══ DATASET RECORDS ══

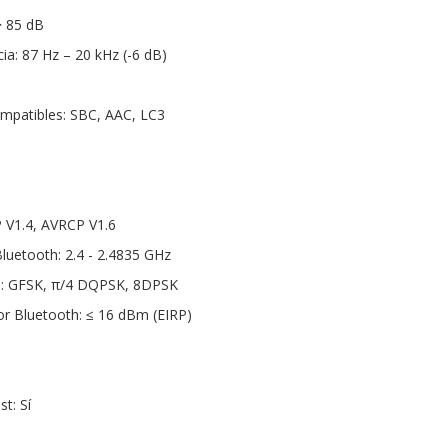
> 85 dB
ia: 87 Hz – 20 kHz (-6 dB)
mpatibles: SBC, AAC, LC3
P V1.4, AVRCP V1.6
luetooth: 2.4 - 2.4835 GHz
h: GFSK, π/4 DQPSK, 8DPSK
or Bluetooth: ≤ 16 dBm (EIRP)
t: Sí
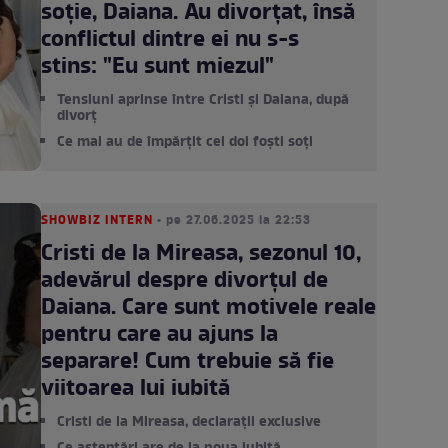
soție, Daiana. Au divorțat, însă
conflictul dintre ei nu s-s
stins: "Eu sunt miezul"
Tensiuni aprinse între Cristi și Daiana, după
divorț
Ce mai au de împărțit cei doi foști soți
SHOWBIZ INTERN
• pe 27.06.2025 la 22:53
Cristi de la Mireasa, sezonul 10,
adevărul despre divorțul de
Daiana. Care sunt motivele reale
pentru care au ajuns la
separare! Cum trebuie să fie
viitoarea lui iubită
Cristi de la Mireasa, declarații exclusive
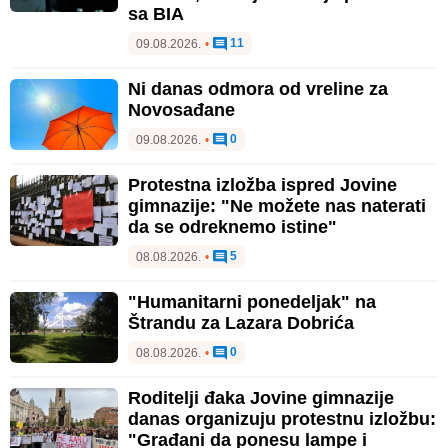
sa BIA
11
09.08.2026.
•
Ni danas odmora od vreline za
Novosađane
0
09.08.2026.
•
Protestna izložba ispred Jovine
gimnazije: "Ne možete nas naterati
da se odreknemo istine"
5
08.08.2026.
•
"Humanitarni ponedeljak" na
Štrandu za Lazara Dobrića
0
08.08.2026.
•
Roditelji đaka Jovine gimnazije
danas organizuju protestnu izložbu:
"Građani da ponesu lampe i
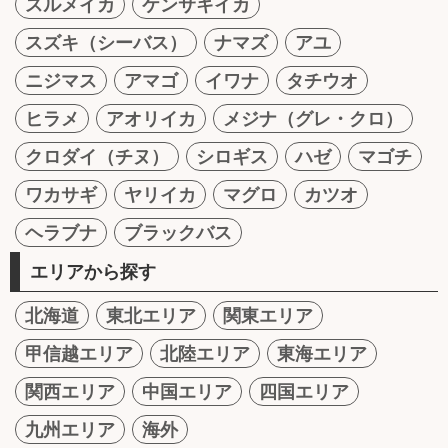
スルメイカ
ケンサキイカ
スズキ（シーバス）
ナマズ
アユ
ニジマス
アマゴ
イワナ
タチウオ
ヒラメ
アオリイカ
メジナ（グレ・クロ）
クロダイ（チヌ）
シロギス
ハゼ
マゴチ
ワカサギ
ヤリイカ
マグロ
カツオ
ヘラブナ
ブラックバス
エリアから探す
北海道
東北エリア
関東エリア
甲信越エリア
北陸エリア
東海エリア
関西エリア
中国エリア
四国エリア
九州エリア
海外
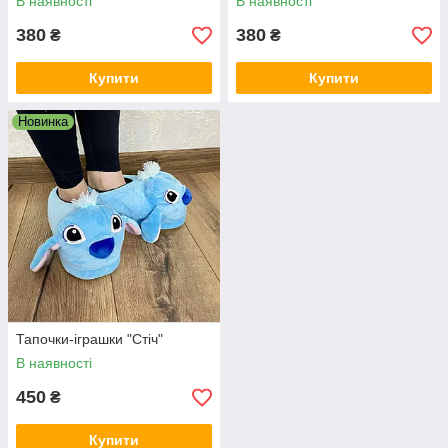
В наявності
В наявності
380
380
₴
₴
Купити
Купити
Новинка
Тапочки-іграшки "Стіч"
В наявності
450
₴
Купити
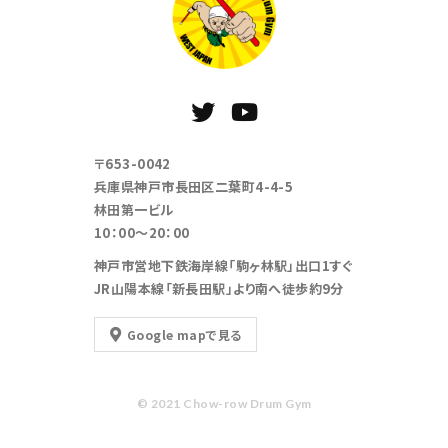
〒653-0042
兵庫県神戸市長田区二葉町4-4-5
林田第一ビル
10：00～20：00
神戸市営地下鉄海岸線「駒ヶ林駅」出口1すぐ
JR山陽本線「新長田駅」より南へ徒歩約9分
Google mapで見る
© 2021 Chow-row Drum Gym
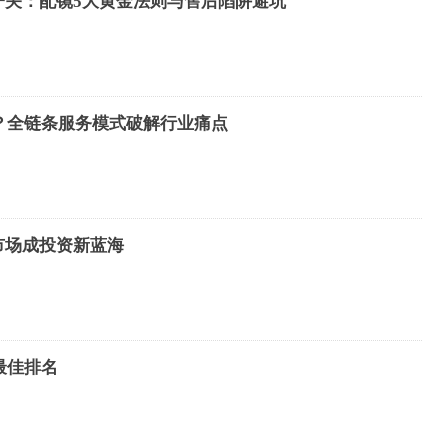
一关：配镜5大黄金法则与售后陷阱避坑
所？全链条服务模式破解行业痛点
市场成投资新蓝海
最佳排名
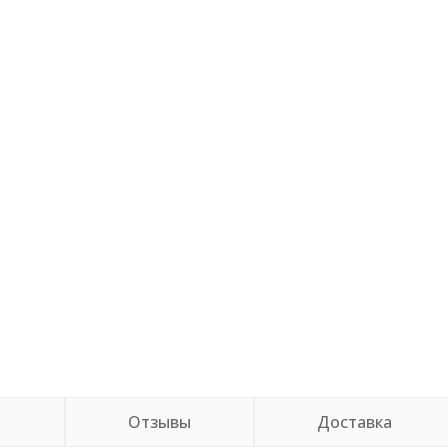
и
Отзывы
Доставка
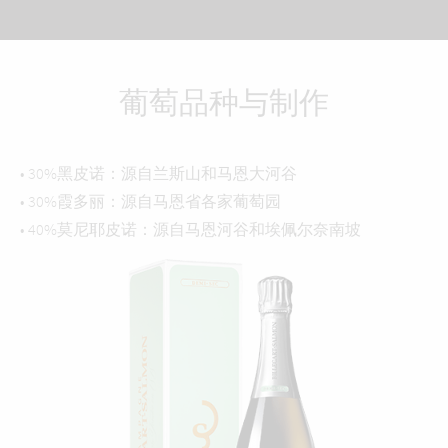
葡萄品种与制作
• 30%黑皮诺：源自兰斯山和马恩大河谷
• 30%霞多丽：源自马恩省各家葡萄园
• 40%莫尼耶皮诺：源自马恩河谷和埃佩尔奈南坡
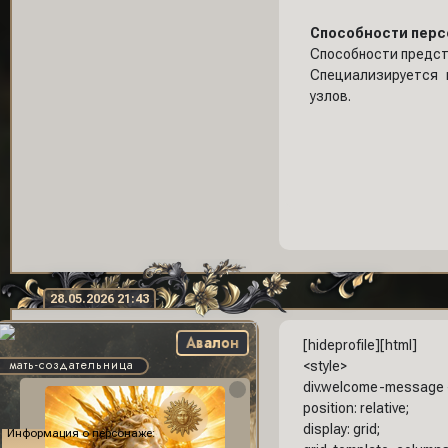
Способности перс
Способности предс
Специализируется 
узлов.
28.05.2026 21:43
Авалон
[hideprofile][html]
мать-создательница
<style>
div.welcome-message 
position: relative;
display: grid;
Информация о персонаже:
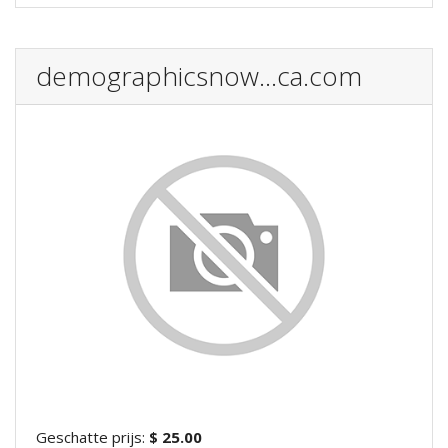
demographicsnow...ca.com
Geschatte prijs:
$ 25.00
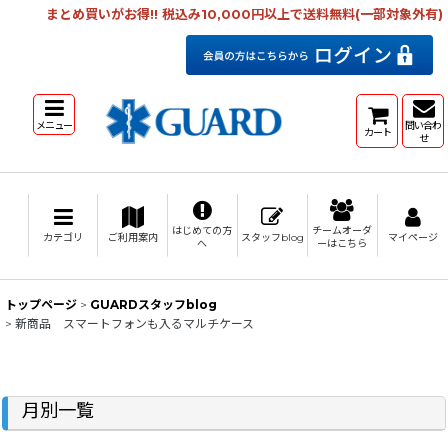
まとめ買いがお得!! 税込み10,000円以上で送料無料(一部対象外有)
メニュー
問い合わ
カート
せ
はじめての方
チームオーダ
カテゴリ
ご利用案内
スタッフblog
マイページ
へ
ーはこちら
トップページ
>
GUARDスタッフblog
>
新商品 スマートフォンも入るマルチケース
月別一覧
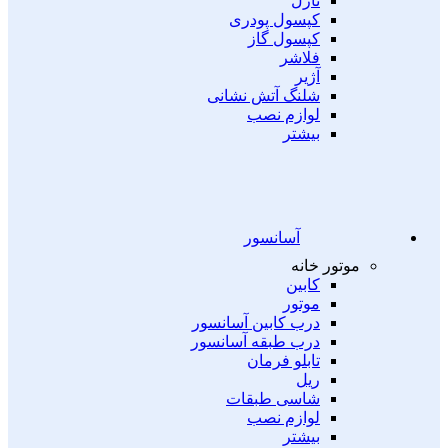
نازل
کپسول پودری
کپسول گاز
فلاشر
آژیر
شلنگ آتش نشانی
لوازم نصب
بیشتر
آسانسور
موتور خانه
کابین
موتور
درب کابین آسانسور
درب طبقه آسانسور
تابلو فرمان
ریل
شاسی طبقات
لوازم نصب
بیشتر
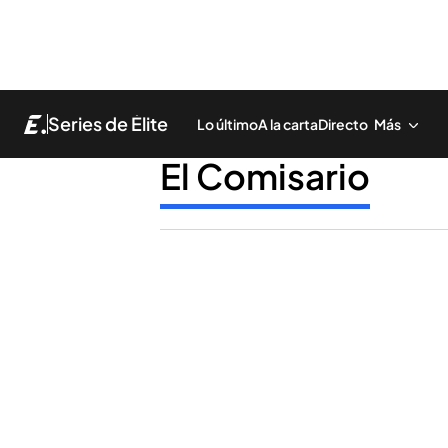
Series de Élite
Lo último
A la carta
Directo
Más
El Comisario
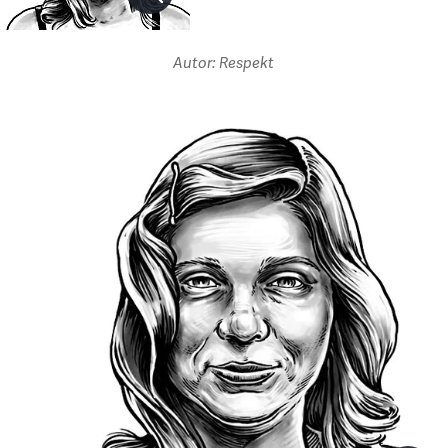
Autor: Respekt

═══

**WORK ORDER:** Pull out every line in the data above that has the word "danas".

**SOLUTION TO THIS TASK:**
Ni danas odmora od vreline za
danas organizuju protestnu izložbu:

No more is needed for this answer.